***** THE INPUT
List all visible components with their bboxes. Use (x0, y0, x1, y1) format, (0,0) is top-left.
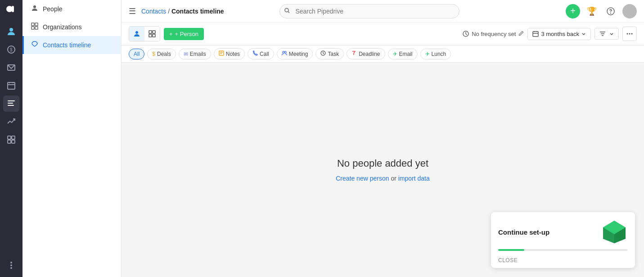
toolbar: + + Person No frequency set 3 months bac… (122, 23, 644, 45)
organizations-icon (31, 23, 38, 32)
edit-frequency-icon[interactable] (518, 31, 524, 37)
filter-chevron (609, 32, 614, 36)
chip-deadline-label: Deadline (359, 51, 380, 57)
nav-mail-icon[interactable] (3, 59, 19, 76)
chip-meeting[interactable]: Meeting (277, 48, 313, 59)
hamburger-icon[interactable]: ☰ (129, 6, 136, 16)
people-icon (31, 5, 38, 14)
sidebar-item-people[interactable]: People (23, 0, 121, 18)
chip-notes-label: Notes (226, 51, 240, 57)
create-person-link[interactable]: Create new person (336, 175, 389, 182)
search-icon (284, 7, 290, 15)
search-bar (279, 4, 459, 18)
chip-deadline[interactable]: Deadline (347, 48, 385, 59)
nav-calendar-icon[interactable] (3, 77, 19, 94)
svg-rect-28 (149, 34, 152, 37)
filter-icon (599, 31, 606, 37)
chip-notes-icon (219, 50, 224, 57)
add-person-label: + Person (175, 31, 198, 37)
chip-all-label: All (134, 51, 140, 57)
svg-rect-13 (12, 140, 15, 143)
svg-point-16 (10, 267, 12, 269)
chip-lunch-label: Lunch (432, 51, 446, 57)
frequency-label: No frequency set (472, 31, 516, 37)
svg-rect-26 (149, 31, 152, 33)
svg-rect-9 (8, 105, 14, 106)
svg-rect-11 (12, 136, 15, 139)
main-content: ☰ Contacts / Contacts timeline + 🏆 (122, 0, 644, 277)
svg-rect-31 (533, 32, 538, 36)
svg-point-32 (627, 33, 628, 35)
view-list-button[interactable] (129, 27, 144, 41)
svg-point-15 (10, 264, 12, 266)
svg-rect-21 (35, 27, 38, 29)
setup-card-body (491, 249, 635, 251)
more-dots-icon (626, 31, 633, 37)
help-icon[interactable] (603, 4, 618, 18)
view-grid-button[interactable] (144, 27, 160, 41)
chip-email-label: Email (399, 51, 413, 57)
chip-lunch[interactable]: ✈ Lunch (420, 49, 451, 59)
chip-email-icon: ✈ (393, 51, 397, 57)
sidebar-timeline-label: Contacts timeline (43, 41, 91, 49)
setup-card-title: Continue set-up (498, 228, 549, 236)
breadcrumb: Contacts / Contacts timeline (141, 8, 224, 15)
svg-rect-12 (8, 140, 11, 143)
topbar-actions: + 🏆 (566, 4, 637, 18)
breadcrumb-parent[interactable]: Contacts (141, 8, 166, 15)
more-options-button[interactable] (622, 27, 637, 41)
setup-close-button[interactable]: CLOSE (498, 257, 518, 263)
add-person-icon: + (169, 31, 173, 37)
svg-rect-7 (8, 100, 15, 101)
nav-products-icon[interactable] (3, 132, 19, 148)
svg-point-17 (33, 5, 36, 8)
svg-rect-8 (8, 103, 13, 104)
chip-deals[interactable]: $ Deals (147, 49, 176, 59)
date-range-chevron (581, 32, 586, 36)
sidebar-people-label: People (43, 5, 63, 13)
nav-contacts-icon[interactable] (3, 23, 19, 40)
svg-rect-27 (153, 31, 155, 33)
svg-rect-19 (35, 23, 38, 26)
chip-notes[interactable]: Notes (214, 48, 245, 59)
chip-emails-label: Emails (190, 51, 206, 57)
app-logo[interactable] (4, 4, 18, 18)
svg-point-14 (10, 262, 12, 263)
sidebar-item-organizations[interactable]: Organizations (23, 18, 121, 36)
nav-timeline-icon[interactable] (3, 95, 19, 112)
setup-progress-bar (498, 249, 628, 251)
nav-deals-icon[interactable]: $ (3, 41, 19, 58)
sidebar-item-contacts-timeline[interactable]: Contacts timeline (23, 36, 121, 54)
chip-email[interactable]: ✈ Email (388, 49, 418, 59)
svg-point-22 (285, 8, 288, 12)
import-data-link[interactable]: import data (398, 175, 430, 182)
filter-button[interactable] (594, 28, 619, 40)
chip-all[interactable]: All (129, 49, 144, 59)
search-input[interactable] (279, 4, 459, 18)
date-range-button[interactable]: 3 months back (527, 28, 591, 40)
chip-emails[interactable]: ✉ Emails (179, 49, 211, 59)
setup-card: Continue set-up (491, 212, 635, 268)
content-area: + + Person No frequency set 3 months bac… (122, 23, 644, 277)
nav-insights-icon[interactable] (3, 114, 19, 130)
avatar[interactable] (622, 4, 637, 18)
chip-call[interactable]: Call (248, 48, 274, 59)
add-person-button[interactable]: + + Person (164, 28, 204, 40)
chip-deals-label: Deals (157, 51, 171, 57)
breadcrumb-separator: / (168, 8, 171, 15)
filter-chips: All $ Deals ✉ Emails Notes Call (122, 45, 644, 63)
add-button[interactable]: + (566, 4, 580, 18)
topbar: ☰ Contacts / Contacts timeline + 🏆 (122, 0, 644, 23)
trophy-icon[interactable]: 🏆 (585, 4, 599, 18)
frequency-control[interactable]: No frequency set (463, 31, 524, 37)
svg-rect-10 (8, 136, 11, 139)
nav-more-icon[interactable] (3, 257, 19, 273)
empty-links: Create new person or import data (336, 175, 430, 182)
chip-task[interactable]: Task (315, 48, 344, 59)
svg-rect-35 (219, 51, 224, 55)
breadcrumb-current: Contacts timeline (171, 8, 224, 15)
view-toggle (129, 26, 160, 41)
chip-emails-icon: ✉ (184, 51, 188, 57)
contacts-timeline-icon (31, 41, 38, 50)
setup-card-header: Continue set-up (491, 212, 635, 249)
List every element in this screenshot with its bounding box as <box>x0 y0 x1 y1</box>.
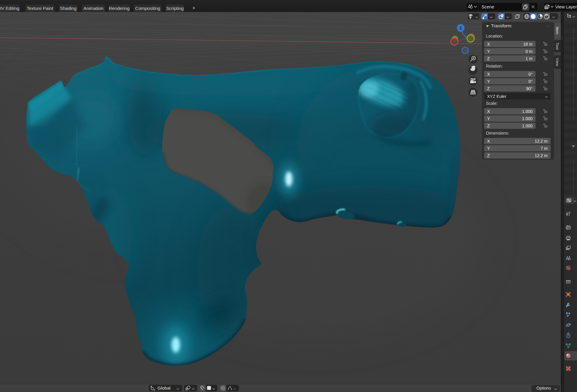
svg-text:Z: Z <box>459 26 462 30</box>
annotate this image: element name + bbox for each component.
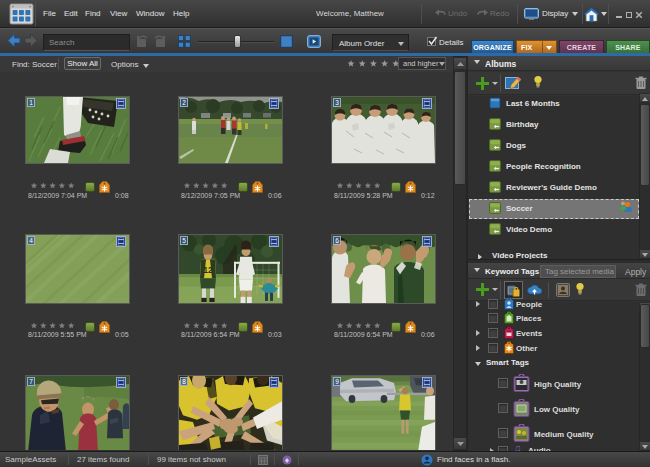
svg-text:12: 12 xyxy=(204,266,213,275)
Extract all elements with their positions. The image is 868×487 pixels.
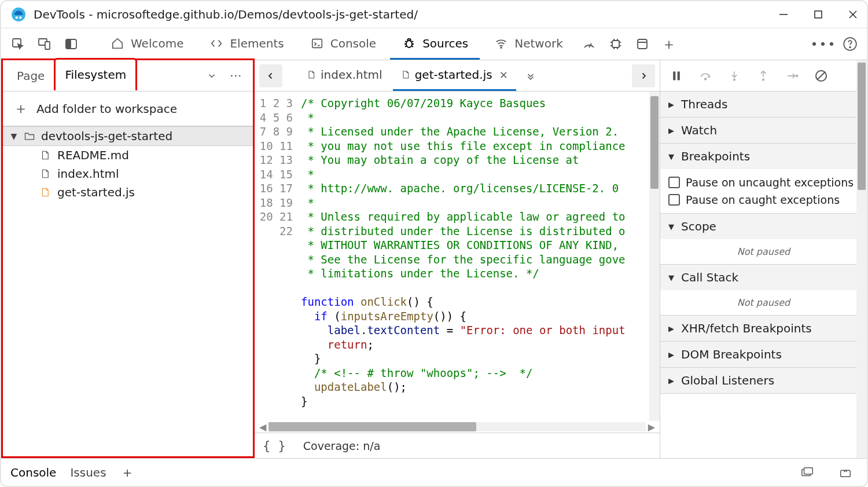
add-folder-label: Add folder to workspace [36,102,177,116]
drawer-issues[interactable]: Issues [70,466,106,479]
svg-point-1 [16,16,18,19]
file-tab-index-label: index.html [321,68,382,82]
nav-forward-button[interactable] [632,64,655,87]
svg-rect-32 [638,39,647,49]
code-editor[interactable]: 1 2 3 4 5 6 7 8 9 10 11 12 13 14 15 16 1… [255,91,660,421]
drawer-console[interactable]: Console [10,466,56,479]
tab-sources[interactable]: Sources [390,28,480,60]
code-content[interactable]: /* Copyright 06/07/2019 Kayce Basques * … [301,91,660,421]
navigator-dropdown-icon[interactable] [200,64,224,88]
file-icon [40,168,52,180]
section-callstack[interactable]: ▼Call Stack [660,265,867,290]
drawer-settings-icon[interactable] [795,460,819,485]
section-xhr-label: XHR/fetch Breakpoints [681,321,812,335]
scroll-left-icon[interactable]: ◀ [259,422,266,433]
help-icon[interactable] [838,32,862,56]
section-global[interactable]: ▶Global Listeners [660,368,867,393]
console-icon [310,36,325,51]
more-options-icon[interactable]: ••• [811,32,836,56]
plus-icon: ＋ [13,98,28,119]
tab-elements-label: Elements [230,36,284,50]
titlebar: DevTools - microsoftedge.github.io/Demos… [1,1,867,28]
navigator-tab-filesystem[interactable]: Filesystem [54,58,137,90]
section-breakpoints[interactable]: ▼Breakpoints [660,144,867,169]
add-folder-button[interactable]: ＋ Add folder to workspace [3,91,253,126]
section-breakpoints-label: Breakpoints [681,149,750,163]
devtools-app-icon [10,6,27,23]
step-icon[interactable] [782,65,803,86]
maximize-button[interactable] [814,10,823,19]
tree-file-getstarted[interactable]: get-started.js [3,183,253,202]
section-watch[interactable]: ▶Watch [660,118,867,143]
section-xhr[interactable]: ▶XHR/fetch Breakpoints [660,316,867,341]
drawer-expand-icon[interactable] [833,460,858,485]
svg-point-40 [734,79,735,80]
checkbox-icon[interactable] [668,177,680,188]
section-scope-label: Scope [681,219,716,233]
application-icon[interactable] [630,32,654,56]
file-icon [40,149,52,161]
svg-rect-37 [678,71,680,80]
deactivate-breakpoints-icon[interactable] [811,65,832,86]
scroll-right-icon[interactable]: ▶ [648,422,655,433]
toggle-panel-icon[interactable] [59,32,83,56]
section-callstack-label: Call Stack [681,270,738,284]
caret-down-icon: ▼ [668,152,676,161]
checkbox-icon[interactable] [668,194,680,206]
more-tabs-icon[interactable] [518,64,543,88]
tab-elements[interactable]: Elements [197,28,295,60]
svg-point-38 [705,78,707,80]
home-icon [110,36,125,51]
drawer-add-icon[interactable]: ＋ [120,463,134,482]
navigator-tab-page[interactable]: Page [8,60,54,91]
callstack-not-paused: Not paused [660,290,867,315]
tab-welcome[interactable]: Welcome [98,28,195,60]
close-button[interactable] [848,10,858,19]
svg-rect-9 [45,42,50,49]
caret-right-icon: ▶ [668,376,676,385]
editor-tabs: index.html get-started.js ✕ [255,60,660,91]
add-tab-icon[interactable]: ＋ [657,32,681,56]
nav-back-button[interactable] [259,64,282,87]
tree-file-index[interactable]: index.html [3,164,253,183]
tab-console[interactable]: Console [298,28,388,60]
section-threads[interactable]: ▶Threads [660,91,867,117]
section-watch-label: Watch [681,123,717,137]
navigator-more-icon[interactable]: ⋮ [224,64,248,88]
step-into-icon[interactable] [724,65,745,86]
step-out-icon[interactable] [753,65,774,86]
pause-caught-label: Pause on caught exceptions [686,193,840,206]
pause-uncaught-row[interactable]: Pause on uncaught exceptions [668,174,859,191]
tab-network[interactable]: Network [482,28,575,60]
performance-icon[interactable] [577,32,601,56]
folder-icon [24,130,35,142]
step-over-icon[interactable] [695,65,716,86]
inspect-element-icon[interactable] [6,32,30,56]
pause-resume-icon[interactable] [666,65,687,86]
section-scope[interactable]: ▼Scope [660,214,867,239]
memory-icon[interactable] [604,32,628,56]
debugger-scrollbar[interactable] [856,60,867,458]
device-toolbar-icon[interactable] [32,32,57,56]
section-dom-label: DOM Breakpoints [681,347,782,361]
close-tab-icon[interactable]: ✕ [499,69,508,81]
pretty-print-icon[interactable]: { } [263,438,286,453]
file-icon [401,69,410,80]
file-tab-index[interactable]: index.html [299,60,391,91]
window-controls [779,10,858,19]
tab-network-label: Network [514,36,563,50]
svg-line-17 [405,41,407,42]
tree-folder[interactable]: ▼ devtools-js-get-started [3,126,253,146]
file-tab-getstarted-label: get-started.js [415,68,492,82]
svg-point-14 [406,41,412,47]
section-dom[interactable]: ▶DOM Breakpoints [660,342,867,367]
line-gutter: 1 2 3 4 5 6 7 8 9 10 11 12 13 14 15 16 1… [255,91,301,421]
svg-rect-23 [612,41,619,47]
svg-point-44 [796,75,798,76]
vertical-scrollbar[interactable] [649,91,660,421]
minimize-button[interactable] [779,10,788,19]
pause-caught-row[interactable]: Pause on caught exceptions [668,191,859,208]
tree-file-readme[interactable]: README.md [3,146,253,164]
horizontal-scrollbar[interactable]: ◀ ▶ [255,421,660,433]
file-tab-getstarted[interactable]: get-started.js ✕ [393,60,516,91]
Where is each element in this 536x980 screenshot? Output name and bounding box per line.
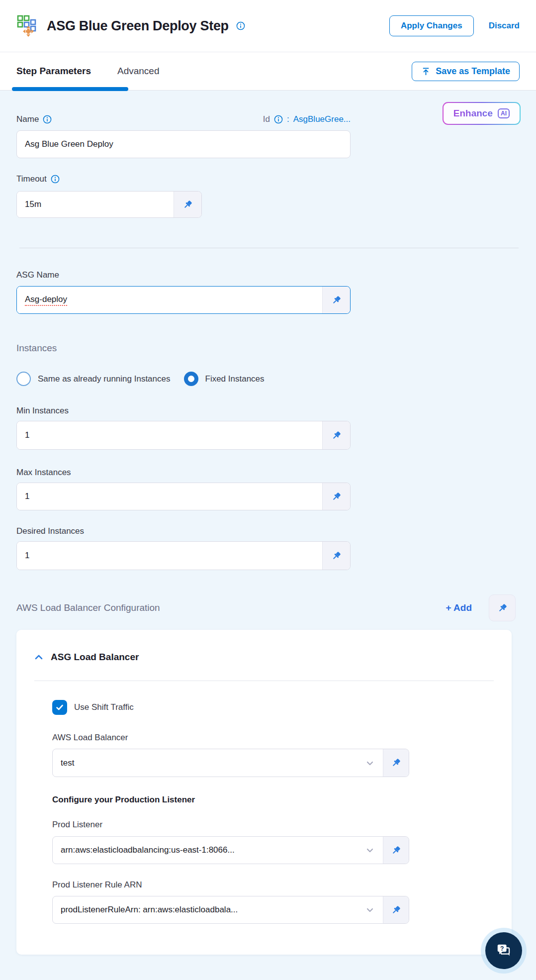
lb-config-pin-toggle[interactable] [489, 594, 516, 621]
production-listener-heading: Configure your Production Listener [52, 795, 409, 805]
prod-listener-select[interactable]: arn:aws:elasticloadbalancing:us-east-1:8… [53, 837, 383, 864]
name-input[interactable] [16, 130, 351, 158]
pin-icon [331, 550, 342, 562]
pin-icon [390, 904, 402, 916]
asg-name-pin-toggle[interactable] [322, 287, 350, 313]
chat-help-icon: ? [494, 941, 514, 961]
svg-text:?: ? [500, 945, 504, 952]
section-divider [19, 248, 519, 248]
min-instances-input[interactable] [17, 421, 322, 449]
aws-load-balancer-select[interactable]: test [53, 749, 383, 777]
prod-listener-label: Prod Listener [52, 820, 102, 830]
max-instances-field-group [16, 483, 351, 510]
panel-divider [34, 681, 494, 681]
aws-load-balancer-field-group: test [52, 749, 409, 777]
add-load-balancer-button[interactable]: + Add [446, 602, 472, 613]
timeout-pin-toggle[interactable] [174, 192, 201, 217]
pin-icon [331, 491, 342, 502]
enhance-label: Enhance [453, 108, 493, 119]
step-config-panel: ASG Blue Green Deploy Step Apply Changes… [0, 0, 536, 980]
info-icon[interactable] [236, 21, 245, 30]
asg-name-field-group: Asg-deploy [16, 286, 351, 314]
prod-listener-rule-field-group: prodListenerRuleArn: arn:aws:elasticload… [52, 896, 409, 924]
chevron-up-icon [34, 654, 43, 661]
chevron-down-icon [365, 845, 375, 855]
desired-instances-pin-toggle[interactable] [322, 542, 350, 570]
use-shift-traffic-label[interactable]: Use Shift Traffic [74, 702, 134, 712]
save-as-template-button[interactable]: Save as Template [412, 62, 520, 81]
step-parameters-form: Enhance AI Name Id [0, 91, 536, 955]
asg-load-balancer-collapse-toggle[interactable]: ASG Load Balancer [34, 652, 494, 663]
prod-listener-pin-toggle[interactable] [383, 837, 409, 864]
max-instances-label: Max Instances [16, 468, 71, 478]
min-instances-field-group [16, 421, 351, 450]
aws-load-balancer-label: AWS Load Balancer [52, 733, 128, 743]
id-separator: : [287, 114, 289, 124]
pin-icon [331, 294, 342, 306]
max-instances-pin-toggle[interactable] [322, 483, 350, 510]
radio-same-as-running[interactable] [16, 372, 31, 386]
pin-icon [390, 757, 402, 769]
timeout-field-group [16, 191, 202, 218]
prod-listener-rule-label: Prod Listener Rule ARN [52, 880, 142, 890]
use-shift-traffic-checkbox[interactable] [52, 700, 67, 715]
ai-badge: AI [498, 108, 510, 118]
info-icon[interactable] [43, 115, 52, 124]
pin-icon [331, 430, 342, 441]
prod-listener-rule-select[interactable]: prodListenerRuleArn: arn:aws:elasticload… [53, 896, 383, 923]
instances-heading: Instances [16, 343, 351, 354]
info-icon[interactable] [274, 115, 283, 124]
min-instances-label: Min Instances [16, 406, 69, 416]
enhance-ai-button[interactable]: Enhance AI [443, 102, 521, 125]
asg-name-input[interactable]: Asg-deploy [17, 287, 322, 313]
id-label: Id [263, 114, 270, 124]
tab-advanced[interactable]: Advanced [117, 66, 160, 77]
id-value: AsgBlueGree... [293, 114, 351, 124]
lb-config-heading: AWS Load Balancer Configuration [16, 602, 446, 613]
min-instances-pin-toggle[interactable] [322, 421, 350, 449]
discard-button[interactable]: Discard [489, 21, 520, 31]
asg-step-icon [16, 14, 39, 37]
pin-icon [182, 199, 193, 210]
timeout-input[interactable] [17, 192, 174, 217]
apply-changes-button[interactable]: Apply Changes [389, 15, 474, 36]
max-instances-input[interactable] [17, 483, 322, 510]
pin-icon [390, 845, 402, 856]
aws-load-balancer-pin-toggle[interactable] [383, 749, 409, 777]
tab-step-parameters[interactable]: Step Parameters [16, 66, 91, 77]
help-chat-button[interactable]: ? [485, 932, 522, 969]
lb-config-header: AWS Load Balancer Configuration + Add [16, 594, 516, 621]
chevron-down-icon [365, 905, 375, 915]
check-icon [55, 703, 64, 712]
chevron-down-icon [365, 758, 375, 768]
name-label: Name [16, 114, 39, 124]
radio-same-as-running-label[interactable]: Same as already running Instances [38, 374, 171, 384]
desired-instances-field-group [16, 541, 351, 570]
instances-radio-group: Same as already running Instances Fixed … [16, 372, 351, 386]
info-icon[interactable] [51, 175, 60, 184]
asg-name-label: ASG Name [16, 270, 59, 280]
desired-instances-input[interactable] [17, 542, 322, 570]
radio-fixed-instances[interactable] [184, 372, 198, 386]
radio-fixed-instances-label[interactable]: Fixed Instances [205, 374, 265, 384]
upload-icon [421, 67, 431, 76]
page-title: ASG Blue Green Deploy Step [47, 18, 229, 34]
panel-title: ASG Load Balancer [51, 652, 139, 663]
pin-icon [497, 602, 508, 614]
header: ASG Blue Green Deploy Step Apply Changes… [0, 0, 536, 52]
prod-listener-rule-pin-toggle[interactable] [383, 896, 409, 923]
asg-load-balancer-card: ASG Load Balancer Use Shift Traffic AWS … [16, 630, 512, 955]
timeout-label: Timeout [16, 174, 47, 184]
prod-listener-field-group: arn:aws:elasticloadbalancing:us-east-1:8… [52, 836, 409, 864]
desired-instances-label: Desired Instances [16, 526, 84, 536]
tab-bar: Step Parameters Advanced Save as Templat… [0, 52, 536, 91]
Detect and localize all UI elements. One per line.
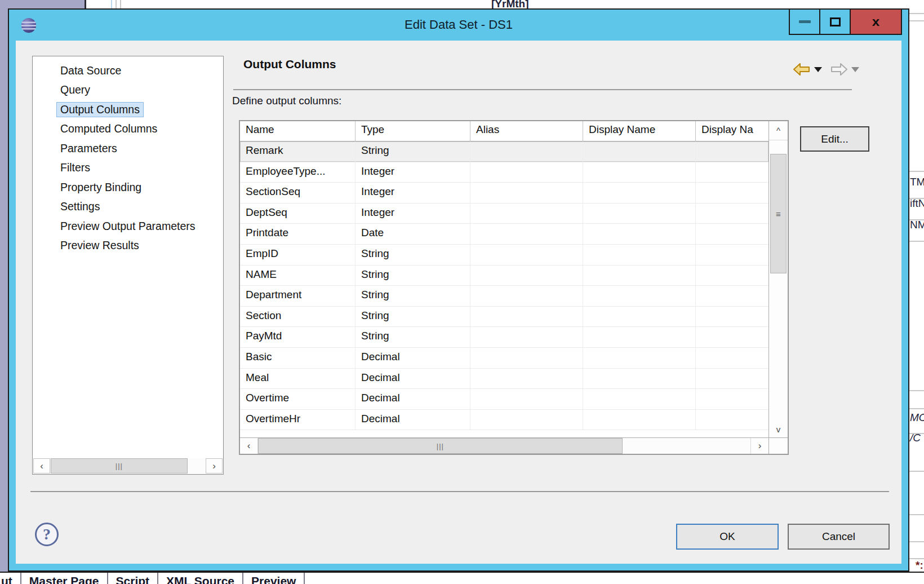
**********
BRIEF: Once you have counted the lines above that contain "html", give that number alone.

RESULT FOR THIS EXERCISE: 4